--- DATA FOR THIS EXERCISE Enclosed Below ---

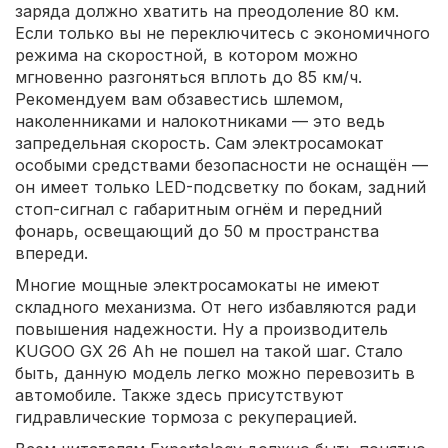
заряда должно хватить на преодоление 80 км.
Если только вы не переключитесь с экономичного
режима на скоростной, в котором можно
мгновенно разгоняться вплоть до 85 км/ч.
Рекомендуем вам обзавестись шлемом,
наколенниками и налокотниками — это ведь
запредельная скорость. Сам электросамокат
особыми средствами безопасности не оснащён —
он имеет только LED-подсветку по бокам, задний
стоп-сигнал с габаритным огнём и передний
фонарь, освещающий до 50 м пространства
впереди.
Многие мощные электросамокаты не имеют
складного механизма. От него избавляются ради
повышения надежности. Ну а производитель
KUGOO GX 26 Ah не пошел на такой шаг. Стало
быть, данную модель легко можно перевозить в
автомобиле. Также здесь присутствуют
гидравлические тормоза с рекуперацией.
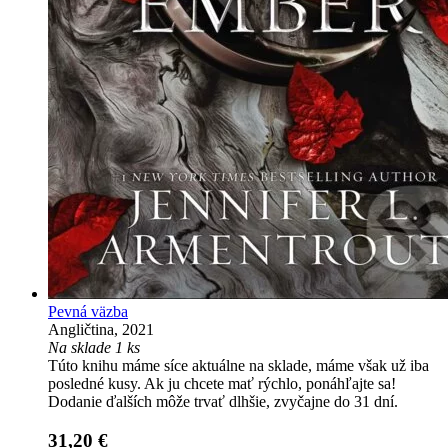
Pevná väzba
Angličtina, 2021
Na sklade 1 ks
Túto knihu máme síce aktuálne na sklade, máme však už iba
posledné kusy. Ak ju chcete mať rýchlo, ponáhľajte sa!
Dodanie ďalších môže trvať dlhšie, zvyčajne do 31 dní.
31,20 €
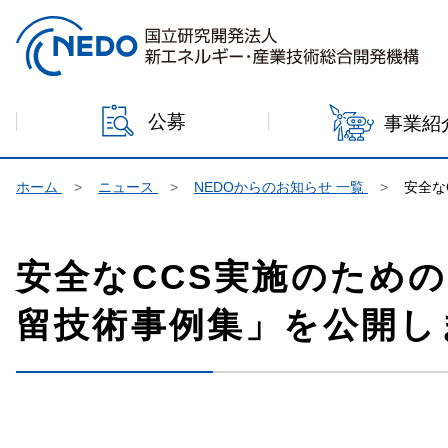
本文へジャンプ
公募
事業紹
ホーム
ニュース
NEDOからのお知らせ 一覧
安全な
安全なCCS実施のための
留技術事例集」を公開し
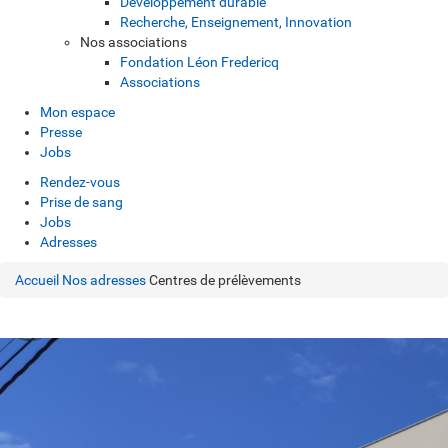
Développement durable
Recherche, Enseignement, Innovation
Nos associations
Fondation Léon Fredericq
Associations
Mon espace
Presse
Jobs
Rendez-vous
Prise de sang
Jobs
Adresses
Accueil
Nos adresses
Centres de prélèvements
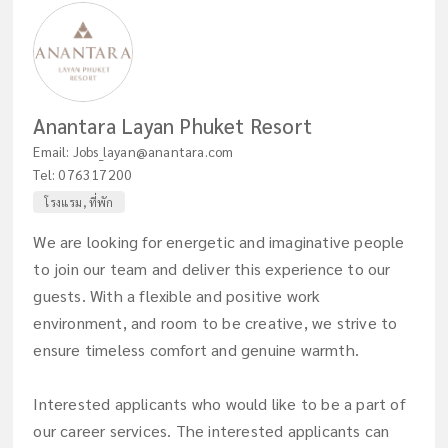
Anantara Layan Phuket Resort
Email:
Jobs_layan@anantara.com
Tel:
076317200
โรงแรม, ที่พัก
We are looking for energetic and imaginative people
to join our team and deliver this experience to our
guests. With a flexible and positive work
environment, and room to be creative, we strive to
ensure timeless comfort and genuine warmth.
Interested applicants who would like to be a part of
our career services. The interested applicants can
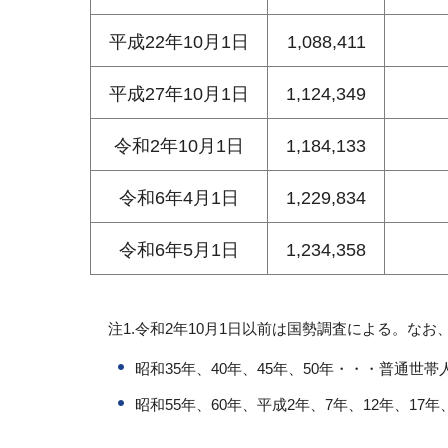
平成22年10月1日
1,088,411
平成27年10月1日
1,124,349
令和2年10月1日
1,184,133
令和6年4月1日
1,229,834
令和6年5月1日
1,234,358
注1.令和2年10月1日以前は国勢調査による。な
昭和35年、40年、45年、50年・・・普通世帯
昭和55年、60年、平成2年、7年、12年、17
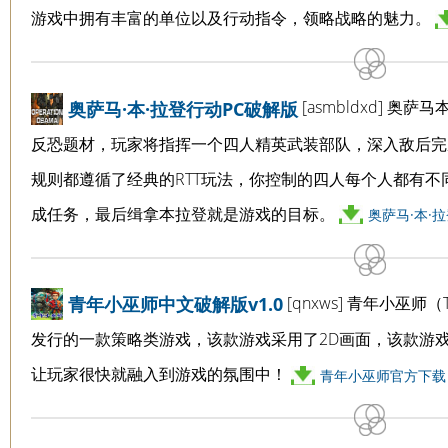
游戏中拥有丰富的单位以及行动指令，领略战略的魅力。
[asmbldxd] 
奥萨马·本·拉登行动PC破解版
反恐题材，玩家将指挥一个四人精英武装部队，深入敌后完
规则都遵循了经典的RTT玩法，你控制的四人每个人都有
成任务，最后缉拿本拉登就是游戏的目标。
奥萨马·本·拉
[qnxws] 青年小巫师（The
青年小巫师中文破解版v1.0
发行的一款策略类游戏，该款游戏采用了2D画面，该款游
让玩家很快就融入到游戏的氛围中！
青年小巫师官方下载（4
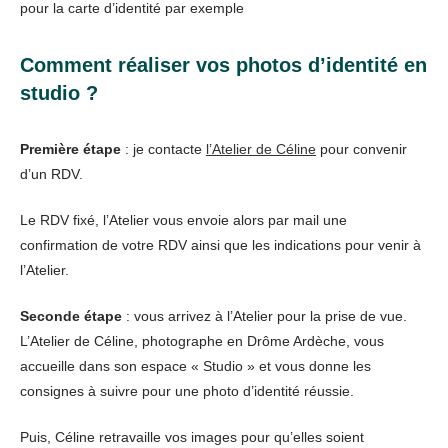
pour la carte d’identité par exemple
Comment réaliser vos photos d’identité en
studio ?
Première étape
: je contacte
l’Atelier de Céline
pour convenir
d’un RDV.
Le RDV fixé, l’Atelier vous envoie alors par mail une
confirmation de votre RDV ainsi que les indications pour venir à
l’Atelier.
Seconde étape
: vous arrivez à l’Atelier pour la prise de vue.
L’Atelier de Céline, photographe en Drôme Ardèche, vous
accueille dans son espace « Studio » et vous donne les
consignes à suivre pour une photo d’identité réussie.
Puis, Céline retravaille vos images pour qu’elles soient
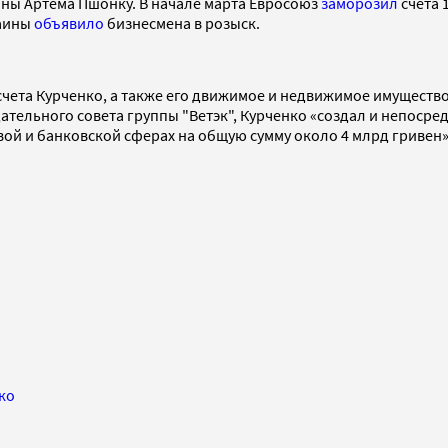
ины Артема Пшонку. В начале марта Евросоюз
заморозил
счета 
раины
объявило
бизнесмена в розыск.
чета Курченко, а также его движимое и недвижимое имущество 
тельного совета группы "Ветэк", Курченко «создал и непосре
вой и банковской сферах на общую сумму около 4 млрд гривен»
ко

--- End of Enclosed DATA FOR THIS EXERCISE ---

#### WHAT YOU NEED TO DO
Show the lines of the data that hold the word "можно".

#### SOLUTION TO THE PROBLEM
режима на скоростной, в котором можно
быть, данную модель легко можно перевозить в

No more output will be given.